Mr L was a 56-year-old previously healthy businessman. He presented with progressive back pain in April 2005. Vertebral biopsy showed poorly differentiated non–small cell (squamous cell) lung cancer. His vertebral metastases and multiple asymptomatic brain metastases were treated with dexamethasone and radiation therapy.
After discussing prognosis and options with his oncologist, Dr O, he received chemotherapy with weekly gemcitabine and carboplatin. He tolerated treatment well, and for 4 months during this period his cancer did not grow. When the disease progressed, he switched to erlotinib orally. This prevented further cancer growth for almost 6 months, during which time he was asymptomatic, except for a mild rash and diarrhea. For a few months, he was able to travel and lead a normal life. However, in January 2006, Mr L’s cancer again progressed. His chemotherapy was switched to pemetrexed but the tumor continued to grow.
Mr L developed diplopia in February 2006, and meningeal carcinomatosis was confirmed in March 2006 when magnetic resonance imaging of the brain showed enhancement of the fifth, seventh, and eighth cranial nerves. In the few days Mr L took to discuss his care with his medical student son, he progressed from manageable double vision to needing a wheelchair and becoming incontinent. An Ommaya reservoir was placed, and Dr O started the patient on twice weekly intrathecal methotrexate. He improved slightly, then remained stable for 2 months, enough to return to work part time and to travel a bit. Soon progression of the leptomeningeal disease resulted in additional cranial neuropathies. The intrathecal therapy was changed to liposomal cytarabine. Mr L continued to want active therapy; he attempted to enter a clinical trial for an investigational central nervous system chemotherapeutic treatment but was not accepted due to his general debility.

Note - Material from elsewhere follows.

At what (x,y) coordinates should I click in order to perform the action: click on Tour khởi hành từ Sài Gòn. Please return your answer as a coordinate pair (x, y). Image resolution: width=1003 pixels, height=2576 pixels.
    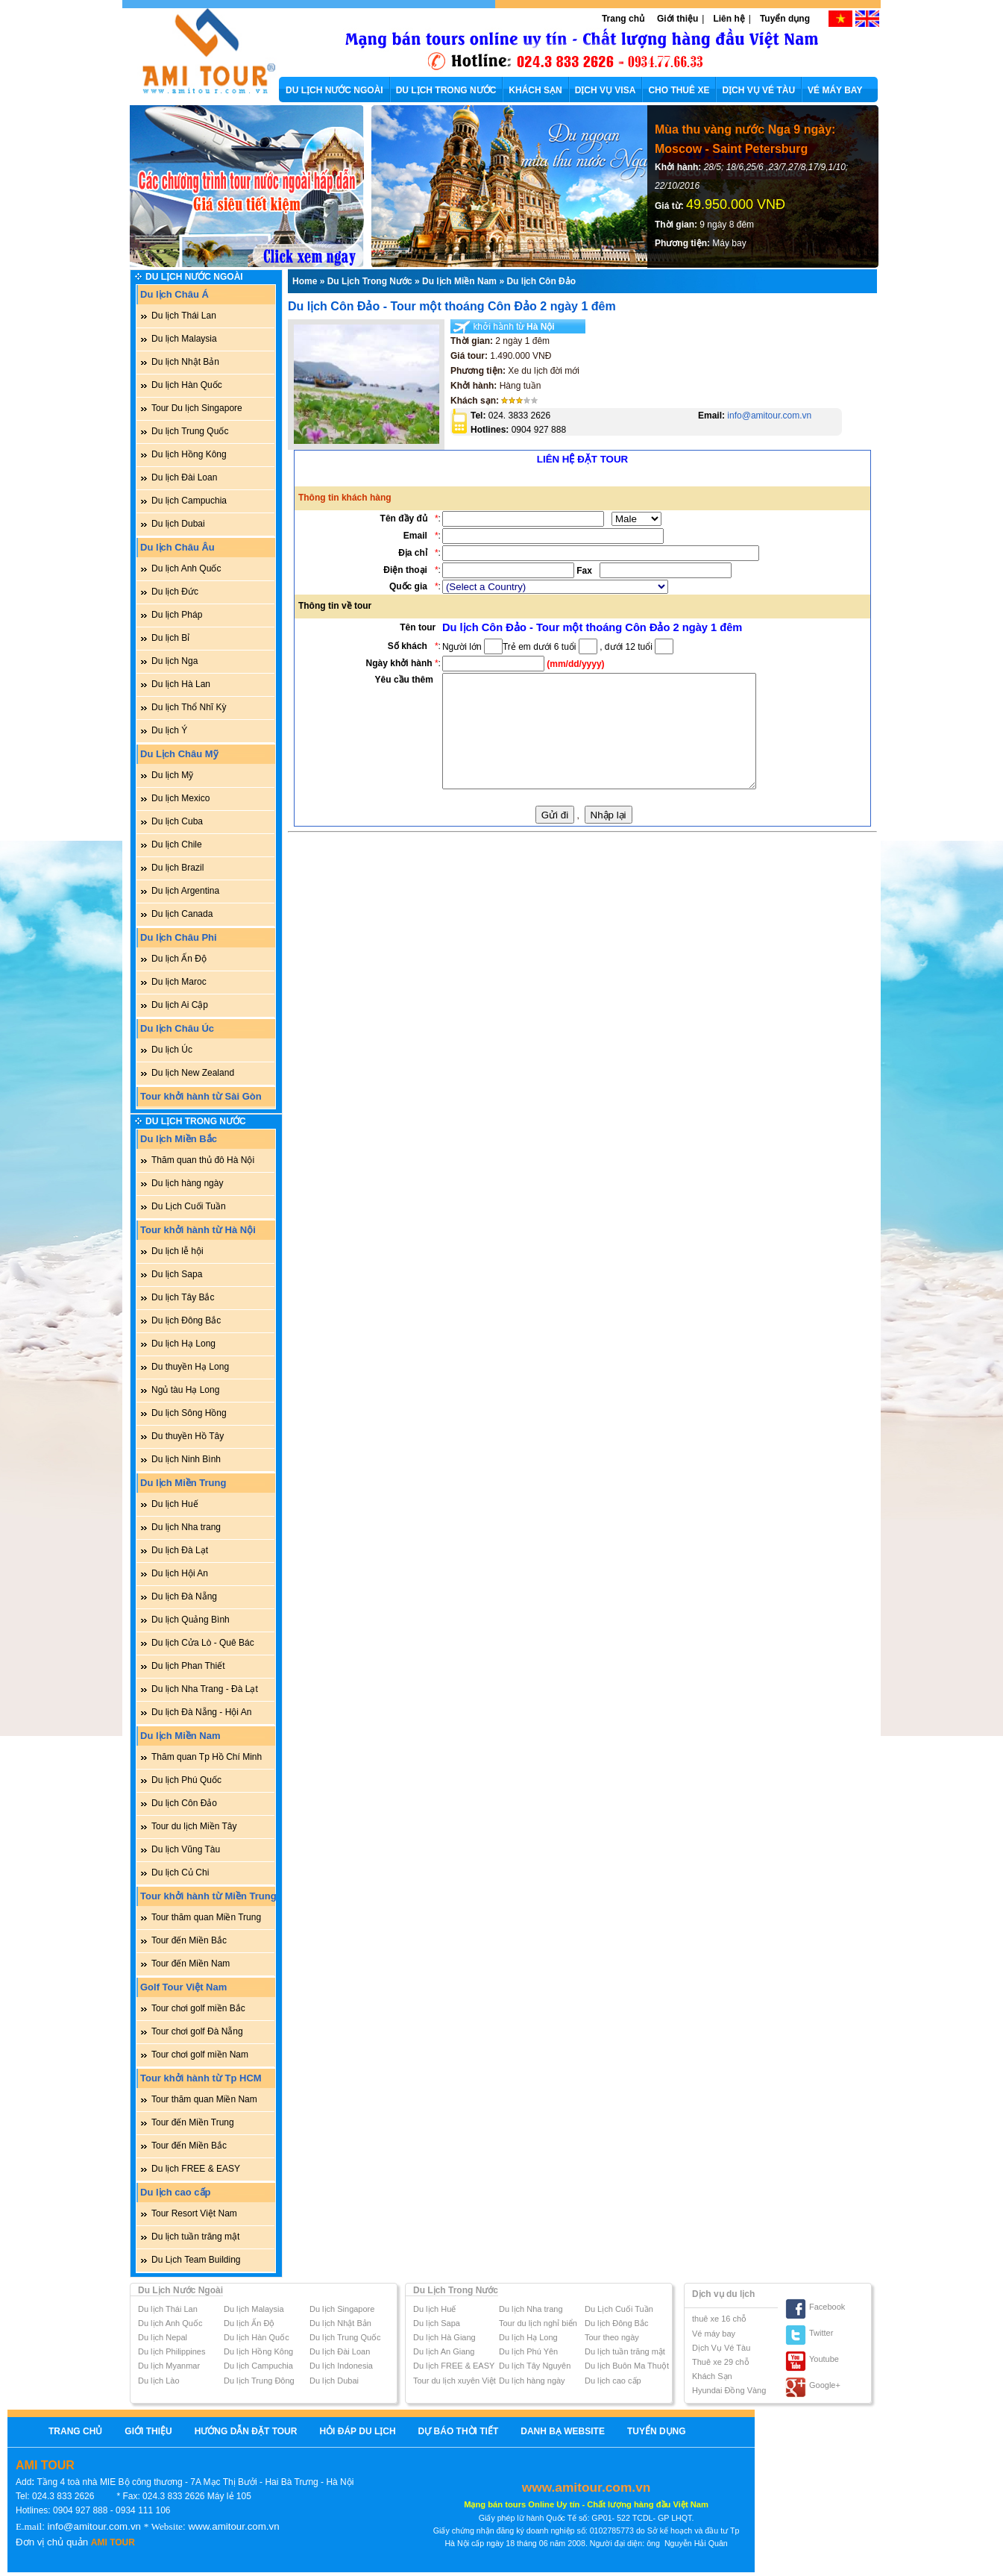
    Looking at the image, I should click on (201, 1096).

Over the month prior to hospital admission, Mr L had a rapid decline with less appetite and reduced ability to walk. After several falls, he required a wheelchair for mobility. In July 2006, he was admitted to the hospital for aspiration pneumonia and hypoxemia. At the time of admission, Mr L was a “full code” and had appointed his wife as durable power of attorney for health care decisions. The patient and family had been considering hospice, as suggested by the oncologist, and had been visited at home by a hospice intake worker. However, the patient wanted to continue fighting the disease instead of entering hospice.
On examination, Mr L was a chronically ill–appearing man whose breathing was aided by nasal oxygen and who sat on a bedside “neuro” chair. He had a fourth cranial nerve palsy and disconjugate gaze, facial droop, hoarse voice, absent gag reflex, and coarse breath sounds. Chest x-ray showed multiple pulmonary nodules and a new patchy left lower-lobe infiltrate.
The medical house staff called a palliative care specialist, Dr A, who noted that the patient was receiving a dose of intrathecal liposomal cytarabine during his initial visit. Dr A discussed the patient with Dr O, who now estimated that the patient had “only a month to live.” Dr A estimated a prognosis that could be as short as 2 weeks.
The palliative care team initially conferred with the patient’s son and sister, outlined the likely prognosis, advised them to proceed with hospice enrollment, and outlined the requirement for a do-not-attempt resuscitation and do not intubate order for this hospice. After this meeting, all acknowledged that this was the end of beneficial palliative chemotherapy, which his oncologist was now no longer recommending. The family accepted these plans. Dr A then met Mr L and his wife, who agreed to these recommendations, and he met with the executor of the patient’s estate whom he urged to immediately complete a durable power of attorney for legal and financial transactions. Later, Dr A met with Mrs L and 2 sons to answer their questions (eg, likely time course, signs of impending death, eating for pleasure rather than nutrition, how to inform relatives at a distance), then talked with the hospice nurse to begin hospice enrollment. Finally, at Mrs L’s request, Dr A spoke with the patient’s mother and brother in England, who were displeased with the plan for hospice enrollment.
Mr L was transferred to his home with hospice care, where he remained alert and interactive for several days. On the sixth day at home, Mr L died peacefully with his wife and his children at his side and with his favorite music playing, some 14 months after the initial diagnosis. His mother and brother flew in from abroad but arrived only after Mr L had died.
Mrs L, Dr A, and Dr O were interviewed by a Perspectives editor in August and September 2006, 2 months after Mr L’s death.